Mr. Feldman also provided an update on what the United States is doing through government, private sector and diaspora community efforts to support Pakistan. He said:
"...[T]he government has now committed $383 million to relief and recovery efforts, 333 million of which is just on the relief effort, 50 million is what Dr. Shah announced in Pakistan about a month ago dedicated to recovery efforts. That's not including the monetization of the DOD assets, including the helicopter support, the halal meals, infrastructure which we now estimate at about 68 million, so altogether a USG commitment at this point of over $450 million.

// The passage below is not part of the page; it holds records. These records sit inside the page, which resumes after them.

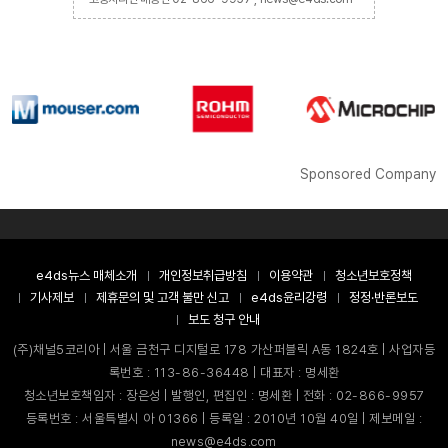
Sponsored Company
e4ds뉴스 매체소개
개인정보취급방침
이용약관
청소년보호정책
기사제보
제휴문의 및 고객 불만 신고
e4ds윤리강령
정정·반론보도
보도 청구 안내
(주)채널5코리아 | 서울 금천구 디지털로 178 가산퍼블릭 A동 1824호 | 사업자등
록번호 : 113-86-36448 | 대표자 : 명세환
청소년보호책임자 : 장은성 | 발행인, 편집인 : 명세환 | 전화 : 02-866-9957
등록번호 : 서울특별시 아 01366 | 등록일 : 2010년 10월 40일 | 제보메일 :
news@e4ds.com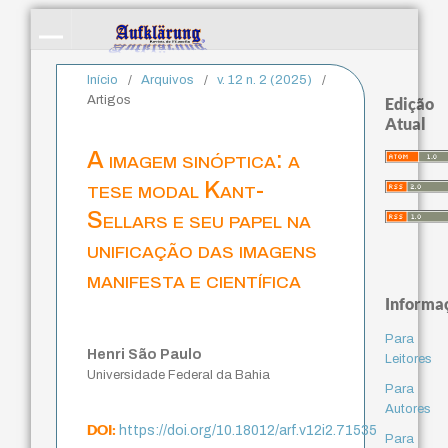
Início
/
Arquivos
/
v. 12 n. 2 (2025)
/
Artigos
Edição
Atual
A imagem sinóptica: a
tese modal Kant-
Sellars e seu papel na
unificação das imagens
manifesta e científica
Informa
Para
Henri São Paulo
Leitores
Universidade Federal da Bahia
Para
Autores
DOI:
https://doi.org/10.18012/arf.v12i2.71535
Para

"In terms of the military support, the helicopters are still flying. I know there were some questions about exactly what has been curtailed or not. At this point, per our press release, it's only the fixed wing assets -- the C-17 and C-130 flights -- that have stopped given the receding of the floodwaters. The last flight on that went out October 3rd. But the helicopters still remain between 25 and 30 at this point. To date, those helicopters, the combination of both the military and civilian helicopters, have evacuated more than 21,000 people and delivered approximately 15 million pounds of relief supplies, so a very, very significant commitment from the U.S. Government. In addition, the overall international picture is that about 65 nations thus far have contributed over $1.5 billion to flood relief efforts. Of the UN's revised relief plan -- as you recall, just before the General Assembly met, they revised their relief plan upward to $2 billion -- roughly 33 percent of that is funded, so about $668 million according to our figures.

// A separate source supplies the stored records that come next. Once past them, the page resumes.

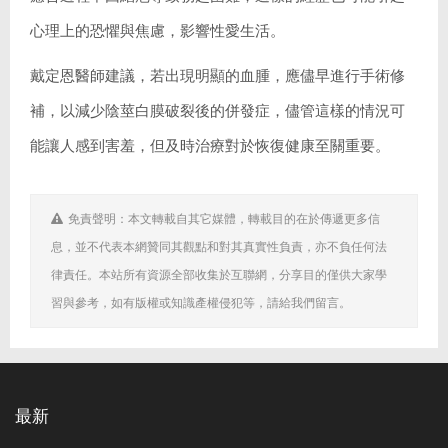
心理上的恐懼與焦慮，影響性愛生活。
戴定恩醫師建議，若出現明顯的血腫，應儘早進行手術修
補，以減少陰莖白膜破裂後的併發症，儘管這樣的情況可
能讓人感到害羞，但及時治療對於恢復健康至關重要。
免責聲明：本文轉載自其它媒體，轉載目的在於傳遞更多信
息，並不代表本網贊同其觀點和對其真實性負責，亦不負任何法
律責任。本站所有資源全部收集於互聯網，分享目的僅供大家學
習與參考，如有版權或知識產權侵犯等，請給我們留言。
最新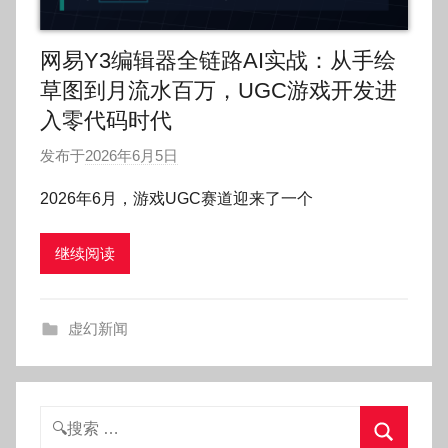
网易Y3编辑器全链路AI实战：从手绘
草图到月流水百万，UGC游戏开发进
入零代码时代
发布于
2026年6月5日
作
者
2026年6月，游戏UGC赛道迎来了一个
:
O
继续阅读
k
g
o
虚幻新闻
g
o
g
o
搜
索：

"In addition to government and international contributions, we wanted to showcase the private sector support. Over $10.5 million from U.S. private sector companies, over 80 corporations contributing to this, particularly large contributions from GE, which gave a million dollars; BP; Boeing, which is commissioning a humanitarian flight; and Proctor & Gamble, which, as Mark noted, we've got a particular focus now on water purification. And so in particular, the relief fund that the Secretary announced has now raised over $600,000. We took the first $500,000 of that from the fund. We matched it with in kind assistance from Proctor & Gamble on these purification sachets and an additional $1 million from USAID -- so for a total $2 million package on water purification.

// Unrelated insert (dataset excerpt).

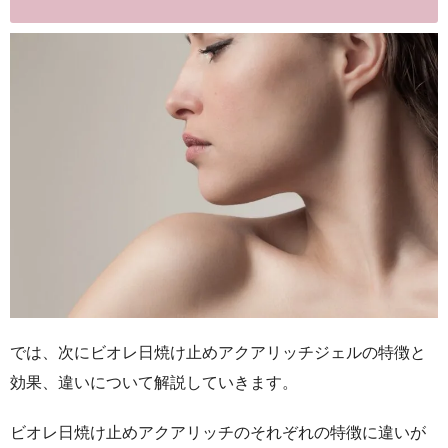
では、次にビオレ日焼け止めアクアリッチジェルの特徴と
効果、違いについて解説していきます。
ビオレ日焼け止めアクアリッチのそれぞれの特徴に違いが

"We're working with 13 local NGOs to get those packets out and provide clean water. The first of those went out October 1st, the second tranche went out a few days ago, and then there will be a final tranche. So we're really putting this relief fund money directly into the most needed asset, which is clean water.
"Just finally in terms of the Pakistani-American diaspora, that we, by our tracking, has raised at least $21 million. There was a very successful concert, which they helped to plan and host last week with John Legend, which raised over half a million dollars, and other Pakistani-American organizations are holding a variety of major fundraisers in five or six countries -- cities around the country and have organized over 45 relief trips of doctors, nurses, and support personnel. So we're still looking at a very robust U.S. effort here. We've prided ourselves that we were the first in with the most contributed to date in the relief effort. We hope to retain that position as we go into the recovery and reconstruction efforts and, per the presentation, this is our path forward for doing so."